▶ **Your goal**
Copy every line from the records below that carries the word "mais".

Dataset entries

━━━━━━━━━━

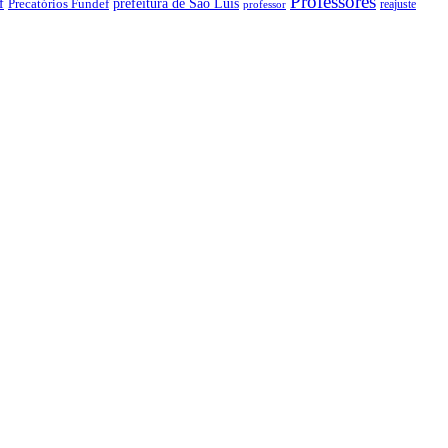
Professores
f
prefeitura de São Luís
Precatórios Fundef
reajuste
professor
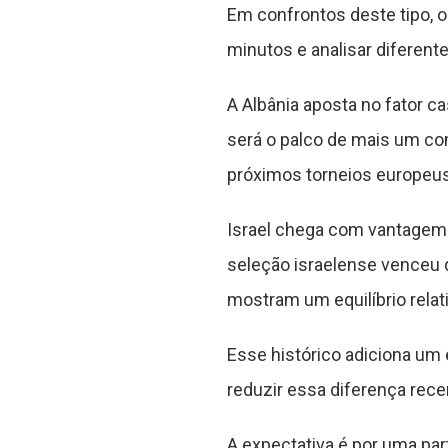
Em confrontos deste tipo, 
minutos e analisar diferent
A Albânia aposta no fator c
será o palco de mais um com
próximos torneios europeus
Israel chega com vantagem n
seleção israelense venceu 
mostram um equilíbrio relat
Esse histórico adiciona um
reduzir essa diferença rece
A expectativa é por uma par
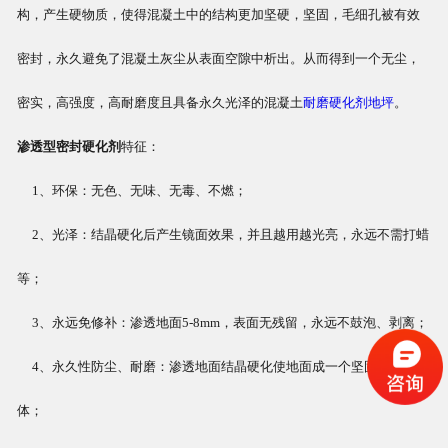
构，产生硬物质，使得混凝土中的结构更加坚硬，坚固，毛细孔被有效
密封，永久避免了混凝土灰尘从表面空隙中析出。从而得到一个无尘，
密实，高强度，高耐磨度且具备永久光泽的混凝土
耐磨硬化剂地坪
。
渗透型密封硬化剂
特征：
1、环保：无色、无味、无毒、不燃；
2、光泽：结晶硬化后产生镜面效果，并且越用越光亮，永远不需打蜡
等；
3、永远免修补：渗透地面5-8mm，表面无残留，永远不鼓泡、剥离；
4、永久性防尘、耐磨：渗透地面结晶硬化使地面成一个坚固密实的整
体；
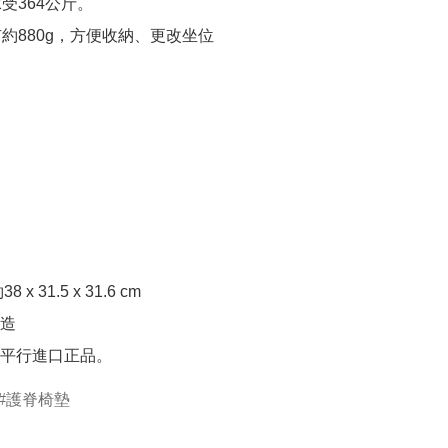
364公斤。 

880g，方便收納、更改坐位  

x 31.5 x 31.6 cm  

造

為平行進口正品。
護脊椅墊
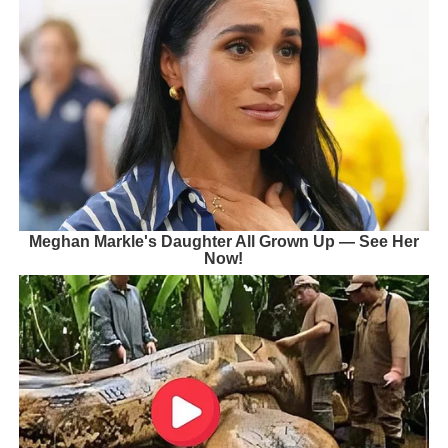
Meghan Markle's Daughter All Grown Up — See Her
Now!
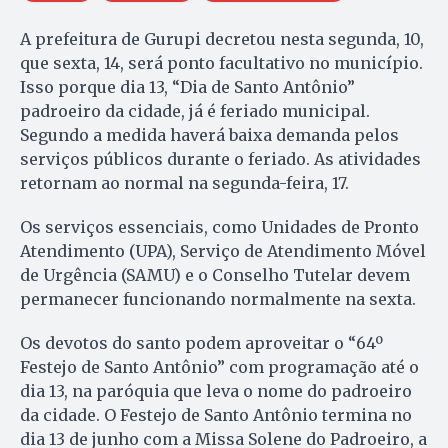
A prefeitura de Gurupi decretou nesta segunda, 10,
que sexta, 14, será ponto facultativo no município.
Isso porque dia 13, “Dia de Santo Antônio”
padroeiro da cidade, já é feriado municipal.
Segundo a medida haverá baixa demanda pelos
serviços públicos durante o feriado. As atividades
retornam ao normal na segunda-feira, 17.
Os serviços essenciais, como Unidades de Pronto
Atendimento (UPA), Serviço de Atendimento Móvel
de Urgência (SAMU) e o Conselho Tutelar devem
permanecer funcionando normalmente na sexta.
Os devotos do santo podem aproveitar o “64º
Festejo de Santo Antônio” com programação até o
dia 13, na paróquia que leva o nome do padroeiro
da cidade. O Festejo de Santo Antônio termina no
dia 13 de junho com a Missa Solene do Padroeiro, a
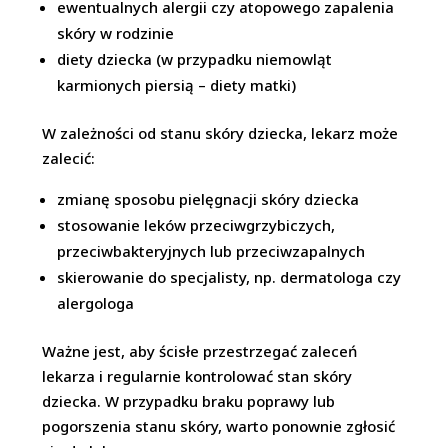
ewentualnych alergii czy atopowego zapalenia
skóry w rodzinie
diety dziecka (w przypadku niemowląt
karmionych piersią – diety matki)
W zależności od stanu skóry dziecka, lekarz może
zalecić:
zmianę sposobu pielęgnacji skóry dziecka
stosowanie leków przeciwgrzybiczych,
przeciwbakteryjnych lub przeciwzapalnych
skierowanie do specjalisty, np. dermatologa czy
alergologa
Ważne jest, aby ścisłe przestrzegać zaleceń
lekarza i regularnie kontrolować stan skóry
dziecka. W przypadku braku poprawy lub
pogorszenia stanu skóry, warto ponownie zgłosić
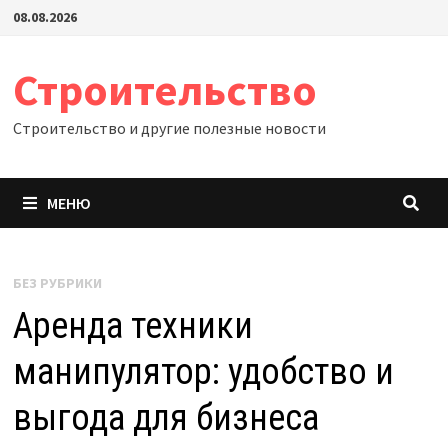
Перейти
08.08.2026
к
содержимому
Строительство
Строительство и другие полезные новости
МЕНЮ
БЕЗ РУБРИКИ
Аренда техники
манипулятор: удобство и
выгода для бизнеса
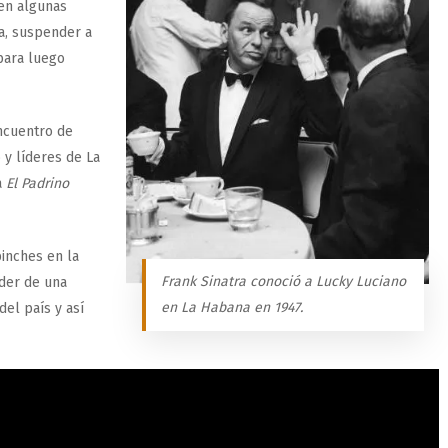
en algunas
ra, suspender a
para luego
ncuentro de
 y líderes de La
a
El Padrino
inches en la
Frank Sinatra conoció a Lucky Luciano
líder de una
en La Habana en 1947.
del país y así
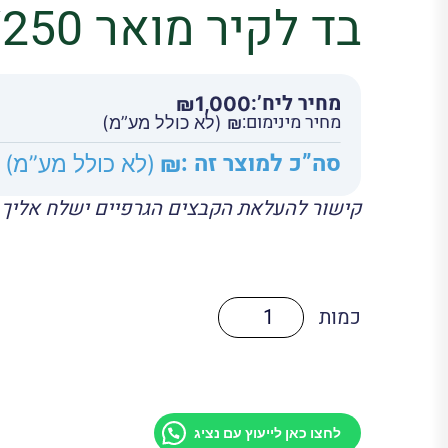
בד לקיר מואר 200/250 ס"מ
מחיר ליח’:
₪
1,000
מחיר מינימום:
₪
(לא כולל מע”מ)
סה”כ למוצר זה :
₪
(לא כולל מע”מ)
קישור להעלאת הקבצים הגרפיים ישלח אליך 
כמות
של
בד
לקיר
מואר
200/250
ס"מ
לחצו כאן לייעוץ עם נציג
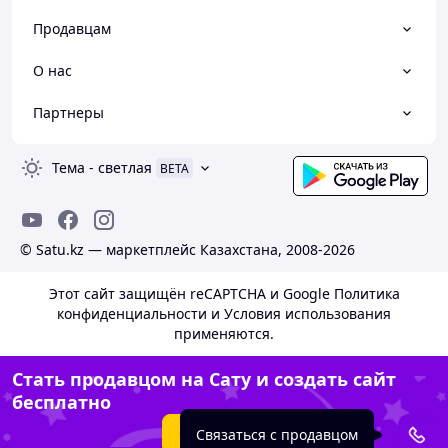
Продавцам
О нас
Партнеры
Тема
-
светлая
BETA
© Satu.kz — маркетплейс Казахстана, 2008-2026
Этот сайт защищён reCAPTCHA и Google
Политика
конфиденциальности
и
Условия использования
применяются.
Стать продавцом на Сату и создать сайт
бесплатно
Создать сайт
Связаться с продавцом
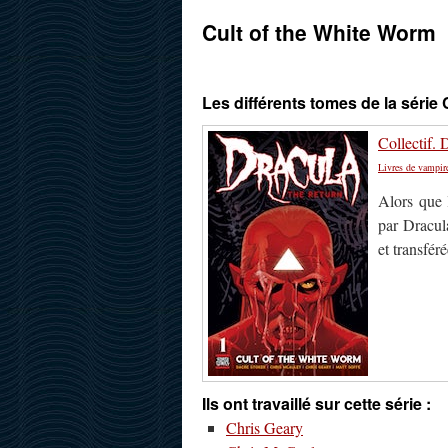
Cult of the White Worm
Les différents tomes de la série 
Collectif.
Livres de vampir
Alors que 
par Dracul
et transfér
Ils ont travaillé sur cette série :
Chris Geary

━━━━━━━━━━

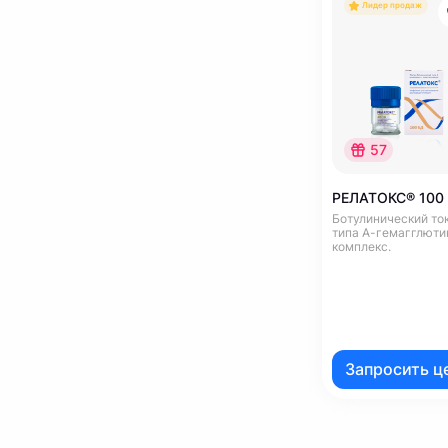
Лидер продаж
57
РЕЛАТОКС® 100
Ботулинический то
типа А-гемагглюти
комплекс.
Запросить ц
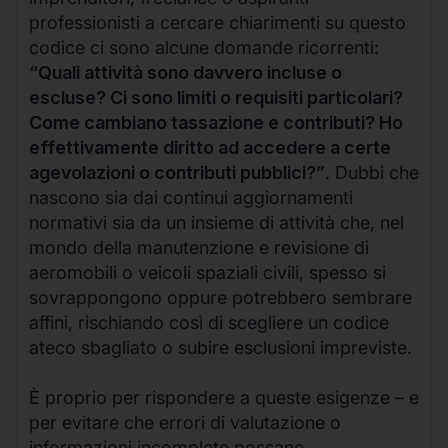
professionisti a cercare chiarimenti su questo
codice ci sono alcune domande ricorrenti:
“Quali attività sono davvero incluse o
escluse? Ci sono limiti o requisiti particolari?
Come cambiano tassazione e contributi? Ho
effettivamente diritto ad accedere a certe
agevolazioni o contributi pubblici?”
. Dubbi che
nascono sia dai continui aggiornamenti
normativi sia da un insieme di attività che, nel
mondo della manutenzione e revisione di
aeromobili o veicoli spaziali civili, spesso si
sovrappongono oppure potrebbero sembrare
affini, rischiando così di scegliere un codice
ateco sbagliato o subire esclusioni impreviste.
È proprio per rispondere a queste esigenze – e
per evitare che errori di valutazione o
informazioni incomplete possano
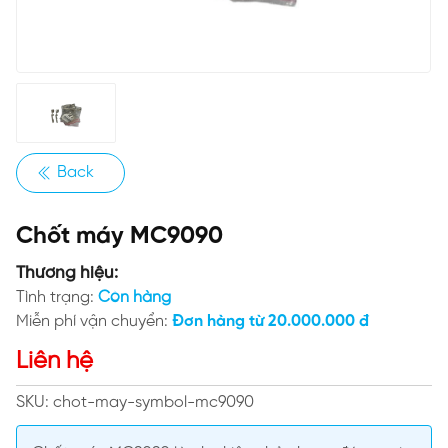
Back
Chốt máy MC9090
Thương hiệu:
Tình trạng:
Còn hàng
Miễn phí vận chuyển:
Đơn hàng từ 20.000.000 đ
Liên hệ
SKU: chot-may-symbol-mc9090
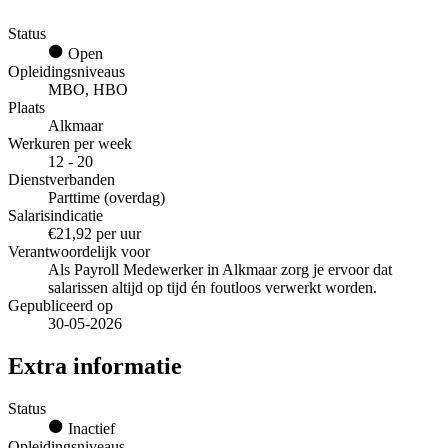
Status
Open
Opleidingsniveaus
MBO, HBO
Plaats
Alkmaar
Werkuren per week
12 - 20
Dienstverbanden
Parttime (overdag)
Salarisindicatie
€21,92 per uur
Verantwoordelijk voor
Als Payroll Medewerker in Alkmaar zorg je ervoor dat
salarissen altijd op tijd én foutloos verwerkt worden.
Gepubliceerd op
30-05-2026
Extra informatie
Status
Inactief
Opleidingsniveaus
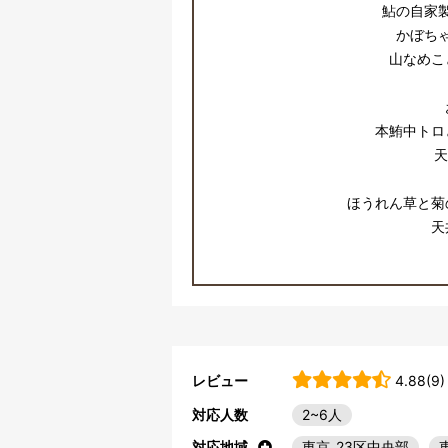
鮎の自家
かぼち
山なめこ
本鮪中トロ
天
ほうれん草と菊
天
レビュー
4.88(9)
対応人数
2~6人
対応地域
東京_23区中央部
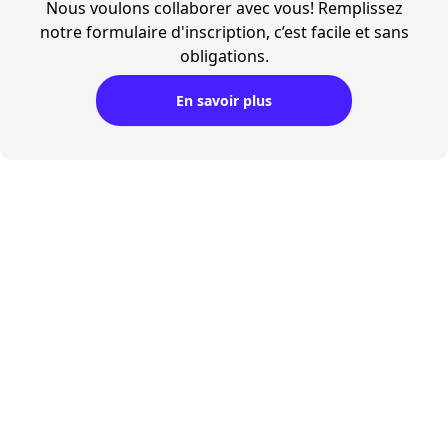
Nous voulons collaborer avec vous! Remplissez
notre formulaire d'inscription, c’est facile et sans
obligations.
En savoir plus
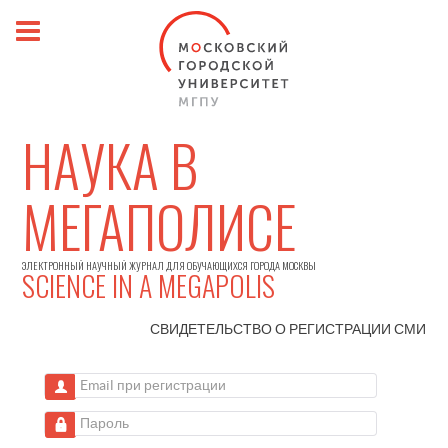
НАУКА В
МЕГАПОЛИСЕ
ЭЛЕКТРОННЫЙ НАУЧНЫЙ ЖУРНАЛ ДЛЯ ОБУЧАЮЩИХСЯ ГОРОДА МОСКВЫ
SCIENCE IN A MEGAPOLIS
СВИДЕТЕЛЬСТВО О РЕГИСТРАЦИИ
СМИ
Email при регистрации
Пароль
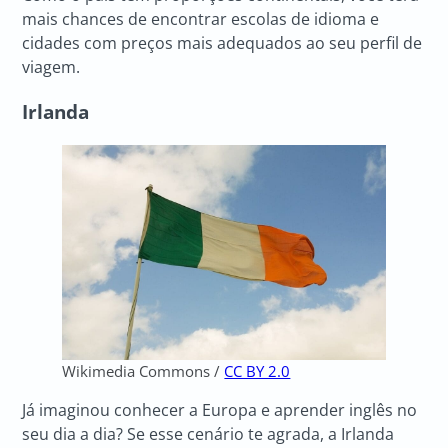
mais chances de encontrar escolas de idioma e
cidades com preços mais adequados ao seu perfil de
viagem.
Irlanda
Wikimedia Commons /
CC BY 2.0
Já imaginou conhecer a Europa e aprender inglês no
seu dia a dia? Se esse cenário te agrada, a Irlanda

━━━━━━━━━━

▶ **Written response**
será o palco de mais um com
mais chances de encontrar escolas de idioma e
cidades com preços mais adequados ao seu perfil de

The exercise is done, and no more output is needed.